Say, Ron Johnson: Sen. Albert Gore Sr. had a message for you

The message is a half-century old, but it should be must-reading for Sen. Johnson 


and his equally contemptible GOP partners in self-serving impeachment trial dereliction of duty.

I found the message in a very readable new book which Ohio Democratic US Senator Sherrod Brown has published about American history, progressive legislation and the US Senate.

The book is cleverly organized around biographies of eight Senators who had occupied the Senate chamber desk at which Brown now sits:
Desk 88: Eight Progressive Senators Who Changed America
Senators inscribe their names in their desks' drawers; Brown picked Desk 88 because some of his heroes - - among them Hugo Black, Robert Kennedy, Wisconsin's Bill Proxmire, and George McGovern - - had previously occupied it.

(Disclosure: Sen. McGovern was my father-in-law)


(Separate side Note: the chapter on Bill Proxmire is stand-alone must reading for students of Wisconsin political history, as Proxmire's career touched, or overlapped with the Madison Capital Times, Joe McCarthy and plenty of other Wisconsin political figures whom Brown includes.)
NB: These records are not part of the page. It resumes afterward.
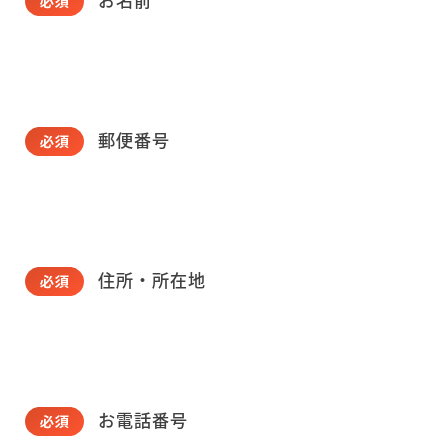
お名前
郵便番号
住所・所在地
お電話番号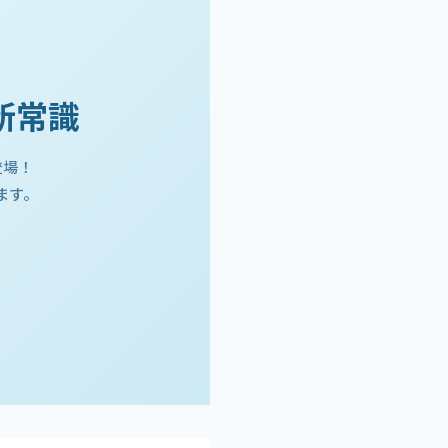
新常識
登場！
ます。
Brown appends after each chapter personal interactions, where available. which he'd had with his subject, and adds evaluations and criticisms which give his book an even-handed credibility.

And now for the message in Brown's book which at least 51 Republican Senators should read to their shame (I am giving Maine's Susan Collins and Utah's Mitt Romney a pass, for now).  

The same day last week when the GOP-run Senate - - including Wisconsin's Ron Johnson - -  gave Trump a pass at the expense of the mission of the Senate, I read these concluding lines about the Senate career of Democratic Sen. Albert Gore in 1970.

The Tennesseean had lost his bid for a fourth term as the south was turning deeply rightwing, reactionary and Republican, but left behind an admonition for today, which Brown has passed on:
After his defeat, Gore wrote: "A senator can ill afford to forget he is a politician, but, above all else, he must always remember that he is a senator. Unless he can meet this test he should never have been elected in the first place."
As I said, Brown acknowledges his subjects' shortcomings, and finds fault with Gore's civil rights and labor records, but moralizing Gore's directive is an historian's gift.